▶ **EXERCISE DETAILS**
The entries below contain pictures, which are to be left out; write out exactly, and only, the lines from the line with "намагаючись просунутися вперед" up to and including the line with "Espinal Estévez, reconocido".

▶ **EXERCISE MATERIALS**
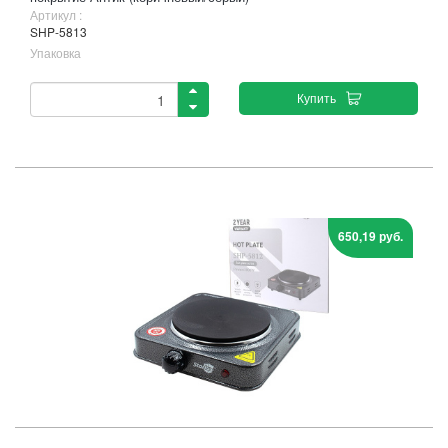
Артикул :
SHP-5813
Упаковка
Купить
650,19 руб.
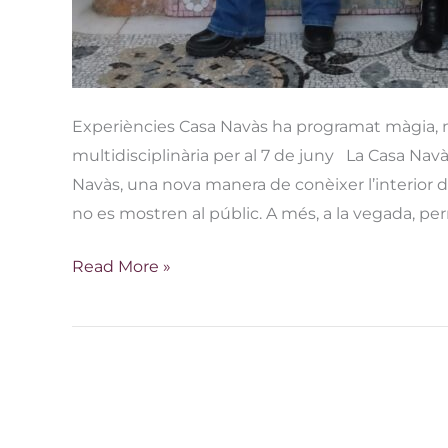
Experiències Casa Navàs ha programat màgia, m
multidisciplinària per al 7 de juny La Casa Nav
Navàs, una nova manera de conèixer l’interior d
no es mostren al públic. A més, a la vegada, pe
Read More »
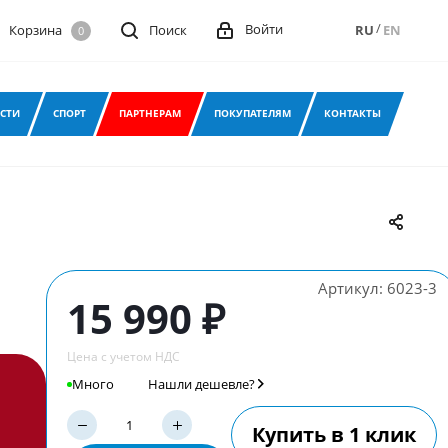
/
Войти
Корзина
Поиск
RU
EN
0
СТИ
СПОРТ
ПАРТНЕРАМ
ПОКУПАТЕЛЯМ
КОНТАКТЫ
Артикул:
6023-3
15 990 ₽
Цена с учетом НДС
Много
Нашли дешевле?
Купить в 1 клик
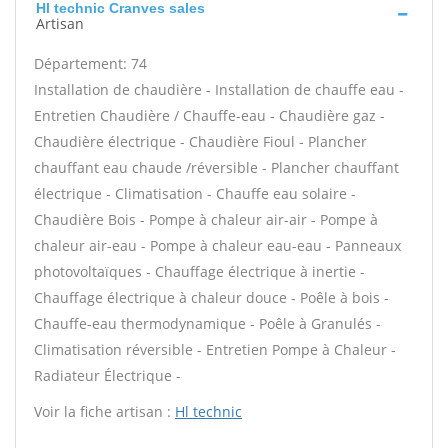
Hl technic Cranves sales
Artisan
Département: 74
Installation de chaudière - Installation de chauffe eau -
Entretien Chaudière / Chauffe-eau - Chaudière gaz -
Chaudière électrique - Chaudière Fioul - Plancher
chauffant eau chaude /réversible - Plancher chauffant
électrique - Climatisation - Chauffe eau solaire -
Chaudière Bois - Pompe à chaleur air-air - Pompe à
chaleur air-eau - Pompe à chaleur eau-eau - Panneaux
photovoltaïques - Chauffage électrique à inertie -
Chauffage électrique à chaleur douce - Poêle à bois -
Chauffe-eau thermodynamique - Poêle à Granulés -
Climatisation réversible - Entretien Pompe à Chaleur -
Radiateur Électrique -
Voir la fiche artisan :
Hl technic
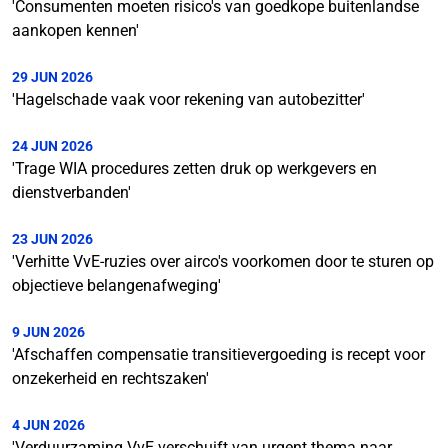
'Consumenten moeten risico's van goedkope buitenlandse
aankopen kennen'
29 JUN 2026
'Hagelschade vaak voor rekening van autobezitter'
24 JUN 2026
'Trage WIA procedures zetten druk op werkgevers en
dienstverbanden'
23 JUN 2026
'Verhitte VvE-ruzies over airco's voorkomen door te sturen op
objectieve belangenafweging'
9 JUN 2026
'Afschaffen compensatie transitievergoeding is recept voor
onzekerheid en rechtszaken'
4 JUN 2026
'Verduurzaming VvE verschuift van urgent thema naar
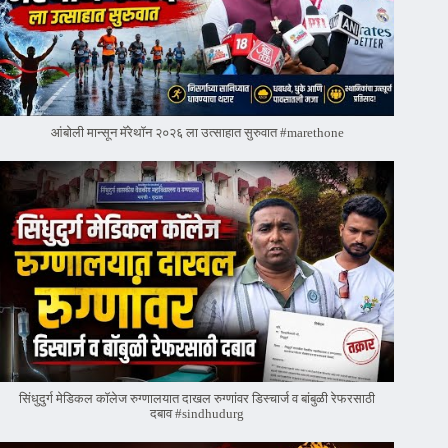
आंबोली मान्सून मॅरेथॉन २०२६ ला उत्साहात सुरुवात #marethone
सिंधुदुर्ग मेडिकल कॉलेज रुग्णालयात दाखल रुग्णांवर डिस्चार्ज व बांबुळी रेफरसाठी
दबाव #sindhudurg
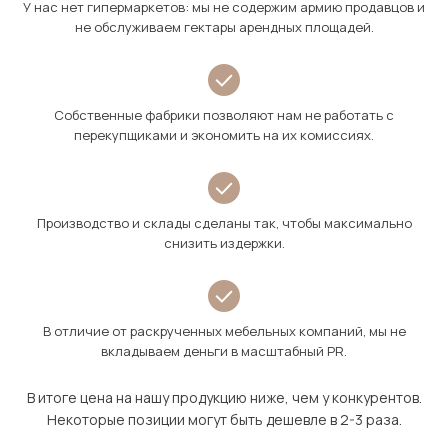
У нас нет гипермаркетов: мы не содержим армию продавцов и
не обслуживаем гектары арендных площадей.
Собственные фабрики позволяют нам не работать с
перекупщиками и экономить на их комиссиях.
Производство и склады сделаны так, чтобы максимально
снизить издержки.
В отличие от раскрученных мебельных компаний, мы не
вкладываем деньги в масштабный PR.
В итоге цена на нашу продукцию ниже, чем у конкурентов.
Некоторые позиции могут быть дешевле в 2-3 раза.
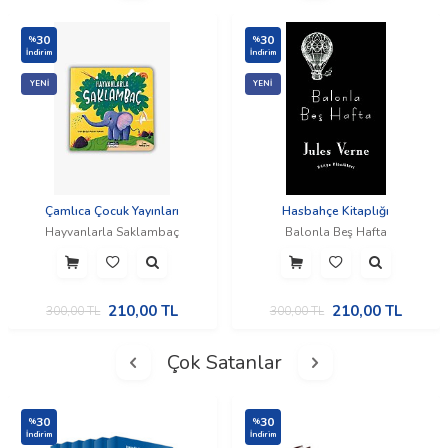
30
30
%
%
İndirim
İndirim
YENI
YENI
Çamlıca Çocuk Yayınları
Hasbahçe Kitaplığı
Hayvanlarla Saklambaç
Balonla Beş Hafta
210,00
TL
210,00
TL
300,00
TL
300,00
TL
Çok Satanlar
30
30
%
%
İndirim
İndirim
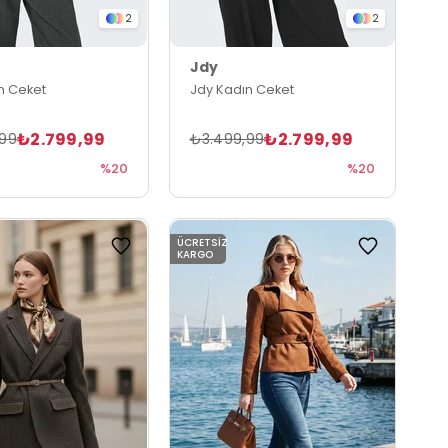
2
2
Jdy
n Ceket
Jdy Kadın Ceket
₺2.799,99
₺2.799,99
,99
₺3.499,99
%20
%20
ÜCRETSIZ
KARGO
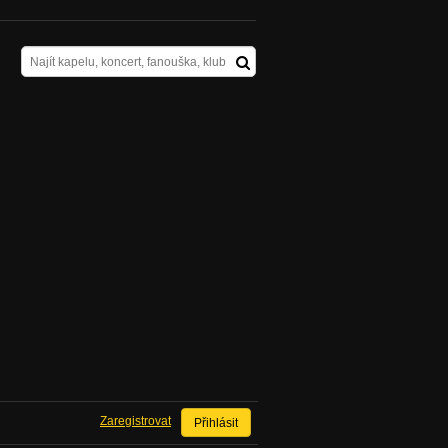
Zaregistrovat
Přihlásit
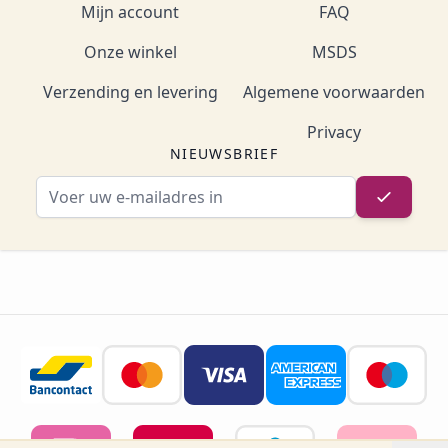
Mijn account
FAQ
Onze winkel
MSDS
Verzending en levering
Algemene voorwaarden
Privacy
NIEUWSBRIEF
E-mailadres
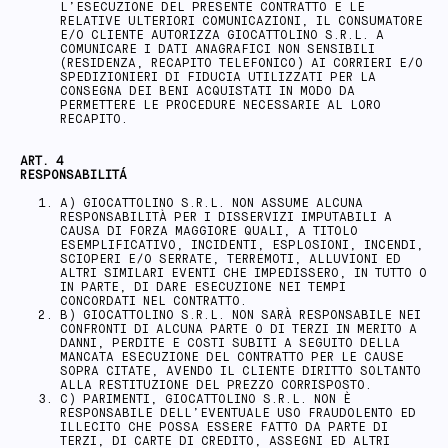
L’ESECUZIONE DEL PRESENTE CONTRATTO E LE
RELATIVE ULTERIORI COMUNICAZIONI, IL CONSUMATORE
E/O CLIENTE AUTORIZZA GIOCATTOLINO S.R.L. A
COMUNICARE I DATI ANAGRAFICI NON SENSIBILI
(RESIDENZA, RECAPITO TELEFONICO) AI CORRIERI E/O
SPEDIZIONIERI DI FIDUCIA UTILIZZATI PER LA
CONSEGNA DEI BENI ACQUISTATI IN MODO DA
PERMETTERE LE PROCEDURE NECESSARIE AL LORO
RECAPITO.
ART. 4
RESPONSABILITÁ
A) GIOCATTOLINO S.R.L. NON ASSUME ALCUNA
RESPONSABILITÀ PER I DISSERVIZI IMPUTABILI A
CAUSA DI FORZA MAGGIORE QUALI, A TITOLO
ESEMPLIFICATIVO, INCIDENTI, ESPLOSIONI, INCENDI,
SCIOPERI E/O SERRATE, TERREMOTI, ALLUVIONI ED
ALTRI SIMILARI EVENTI CHE IMPEDISSERO, IN TUTTO O
IN PARTE, DI DARE ESECUZIONE NEI TEMPI
CONCORDATI NEL CONTRATTO.
B) GIOCATTOLINO S.R.L. NON SARÀ RESPONSABILE NEI
CONFRONTI DI ALCUNA PARTE O DI TERZI IN MERITO A
DANNI, PERDITE E COSTI SUBITI A SEGUITO DELLA
MANCATA ESECUZIONE DEL CONTRATTO PER LE CAUSE
SOPRA CITATE, AVENDO IL CLIENTE DIRITTO SOLTANTO
ALLA RESTITUZIONE DEL PREZZO CORRISPOSTO.
C) PARIMENTI, GIOCATTOLINO S.R.L. NON È
RESPONSABILE DELL’EVENTUALE USO FRAUDOLENTO ED
ILLECITO CHE POSSA ESSERE FATTO DA PARTE DI
TERZI, DI CARTE DI CREDITO, ASSEGNI ED ALTRI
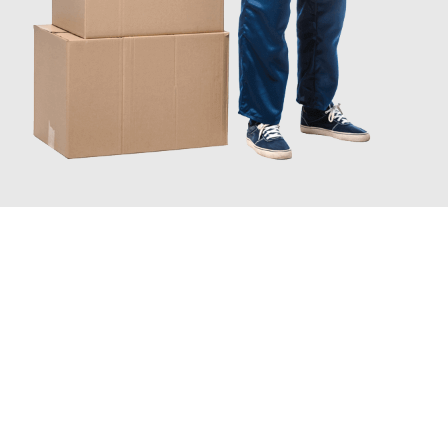
JETZT ANFRAGEN
Erleben Sie mit Umzugsmeister Moench Wiesbaden, wie
einfach
und stressfrei Ihr Umzug Wiesbaden Fuenlabrada
sein kann.
Unser Expertenteam steht bereit, um Ihnen einen reibungslosen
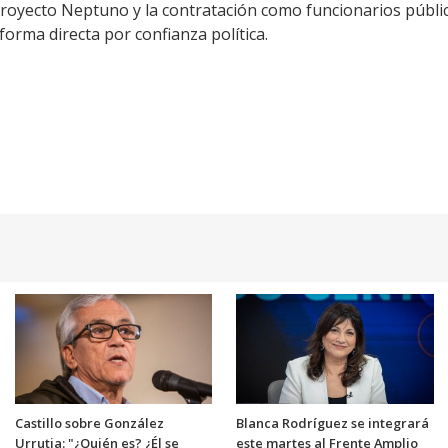
 Proyecto Neptuno y la contratación como funcionarios púb
orma directa por confianza política.
s
Castillo sobre González
Blanca Rodríguez se integrará
Urrutia: "¿Quién es? ¿Él se
este martes al Frente Amplio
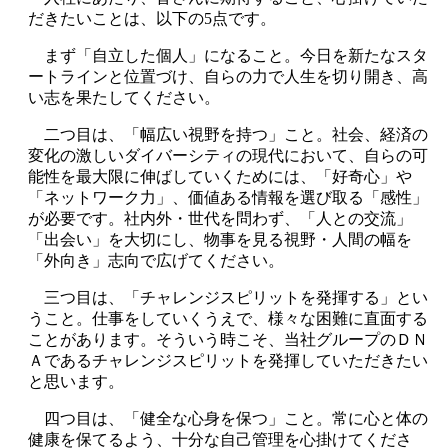
だきたいことは、以下の5点です。
まず「自立した個人」になること。今日を新たなスタ
ートラインと位置づけ、自らの力で人生を切り開き、高
い志を果たしてください。
二つ目は、「幅広い視野を持つ」こと。社会、経済の
変化の激しいダイバーシティの現代において、自らの可
能性を最大限に伸ばしていくためには、「好奇心」や
「ネットワーク力」、価値ある情報を選び取る「感性」
が必要です。社内外・世代を問わず、「人との交流」
「出会い」を大切にし、物事を見る視野・人間の幅を
「外向き」志向で広げてください。
三つ目は、「チャレンジスピリットを発揮する」とい
うこと。仕事をしていくうえで、様々な困難に直面する
ことがあります。そういう時こそ、当社グループのＤＮ
Ａであるチャレンジスピリットを発揮していただきたい
と思います。
四つ目は、「健全な心身を保つ」こと。常に心と体の
健康を保てるよう、十分な自己管理を心掛けてくださ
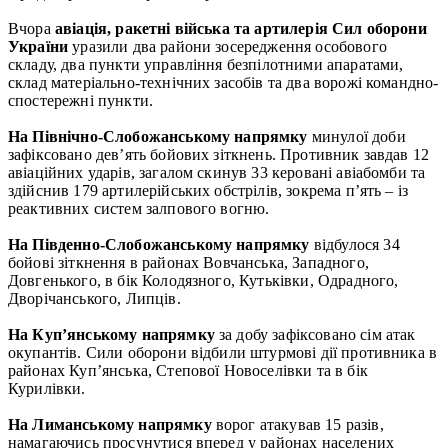
Вчора
авіація, ракетні війська та артилерія Сил оборони
України
уразили два райони зосередження особового
складу, два пункти управління безпілотними апаратами,
склад матеріально-технічних засобів та два ворожі командно-
спостережні пункти.
На Північно-Слобожанському напрямку
минулої доби
зафіксовано дев’ять бойових зіткнень. Противник завдав 12
авіаційних ударів, загалом скинув 33 керовані авіабомби та
здійснив 179 артилерійських обстрілів, зокрема п’ять – із
реактивних систем залпового вогню.
На Південно-Слобожанському напрямку
відбулося 34
бойові зіткнення в районах Вовчанська, Западного,
Довгенького, в бік Колодязного, Кутьківки, Одрадного,
Дворічанського, Липців.
На Куп’янському напрямку
за добу зафіксовано сім атак
окупантів. Сили оборони відбили штурмові дії противника в
районах Куп’янська, Степової Новоселівки та в бік
Курилівки.
На Лиманському напрямку
ворог атакував 15 разів,
намагаючись просунутися вперед у районах населених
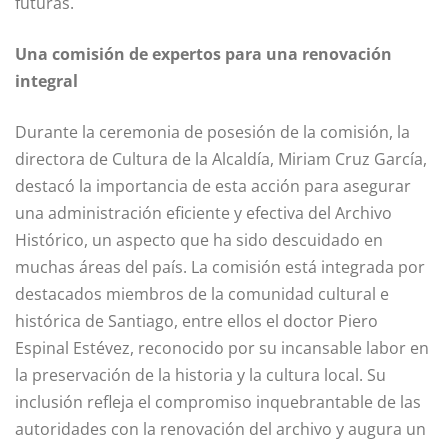
futuras.
Una comisión de expertos para una renovación
integral
Durante la ceremonia de posesión de la comisión, la
directora de Cultura de la Alcaldía, Miriam Cruz García,
destacó la importancia de esta acción para asegurar
una administración eficiente y efectiva del Archivo
Histórico, un aspecto que ha sido descuidado en
muchas áreas del país. La comisión está integrada por
destacados miembros de la comunidad cultural e
histórica de Santiago, entre ellos el doctor Piero
Espinal Estévez, reconocido por su incansable labor en
la preservación de la historia y la cultura local. Su
inclusión refleja el compromiso inquebrantable de las
autoridades con la renovación del archivo y augura un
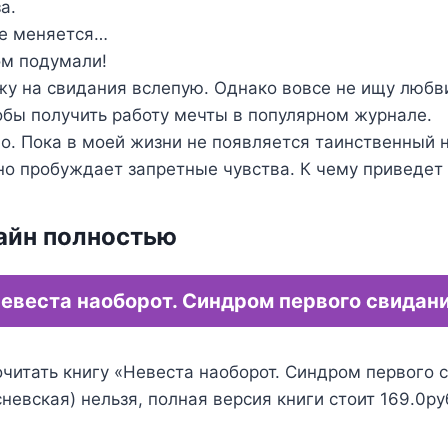
а.
е меняется…
том подумали!
жу на свидания вслепую. Однако вовсе не ищу любви
обы получить работу мечты в популярном журнале.
о. Пока в моей жизни не появляется таинственный 
но пробуждает запретные чувства. К чему приведет 
айн полностью
евеста наоборот. Синдром первого свидан
очитать книгу «Невеста наоборот. Синдром первого 
невская) нельзя, полная версия книги стоит 169.0ру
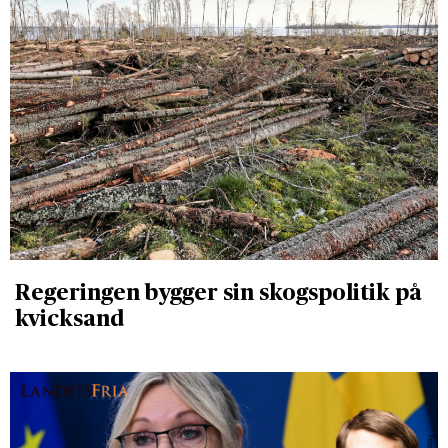
Regeringen bygger sin skogspolitik på
kvicksand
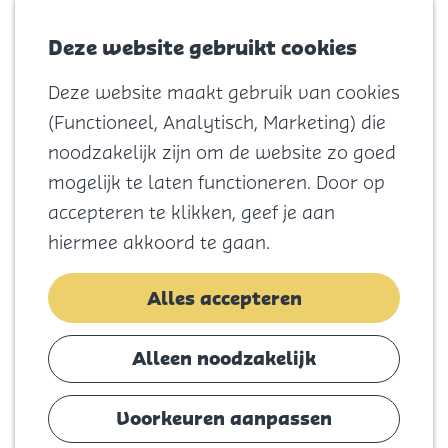
Voor kids
Zoeken
Kaart
Favorieten
Naar het
Deze website gebruikt cookies
Menu
strand
Deze website maakt gebruik van cookies
Natuur
G
(Functioneel, Analytisch, Marketing) die
Cultuur en
a
noodzakelijk zijn om de website zo goed
vermaak
n
mogelijk te laten functioneren. Door op
Winkelen
a
accepteren te klikken, geef je aan
Koningsdag
a
hiermee akkoord te gaan.
r
Blijf
d
Alles accepteren
Eten
e
Slapen
h
Alleen noodzakelijk
Contact
o
m
Voorkeuren aanpassen
Agenda
e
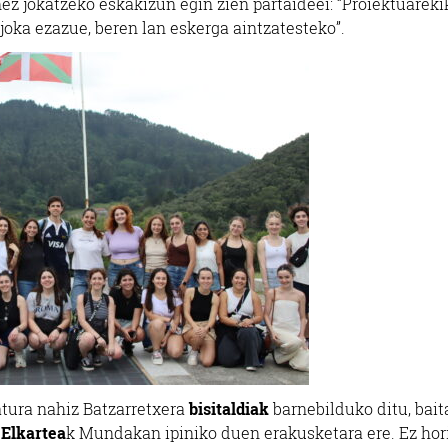
ez jokatzeko eskakizun egin zien partaideei: “Proiektuareki
joka ezazue, beren lan eskerga aintzatesteko”.
tura nahiz Batzarretxera
bisitaldiak
barnebilduko ditu, bait
 Elkartea
k Mundakan ipiniko duen erakusketara ere. Ez hor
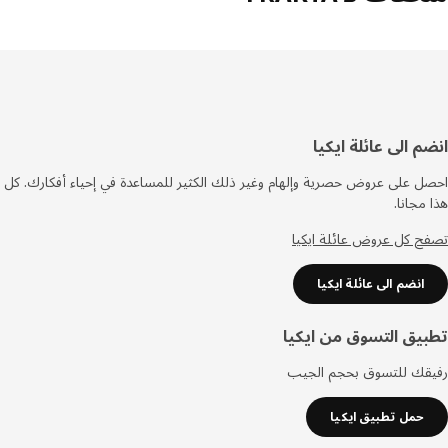
فل
م الى عائلة ايكيا
صفحة
 على عروض حصرية وإلهام وغير ذلك الكثير للمساعدة في إحياء أفكارك. كل
مجانا.
 كل عروض عائلة ايكيا
انضم الى عائلة ايكيا
يق التسوق من ايكيا
قك للتسوق بحجم الجيب
حمل تطبيق ايكيا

▶ **FINAL ANSWER**
намагаючись просунутися вперед у районах населених
futuras.
Una comisión de expertos para una renovación
integral
Durante la ceremonia de posesión de la comisión, la
directora de Cultura de la Alcaldía, Miriam Cruz García,
destacó la importancia de esta acción para asegurar
una administración eficiente y efectiva del Archivo
Histórico, un aspecto que ha sido descuidado en
muchas áreas del país. La comisión está integrada por
destacados miembros de la comunidad cultural e
histórica de Santiago, entre ellos el doctor Piero
Espinal Estévez, reconocido por su incansable labor en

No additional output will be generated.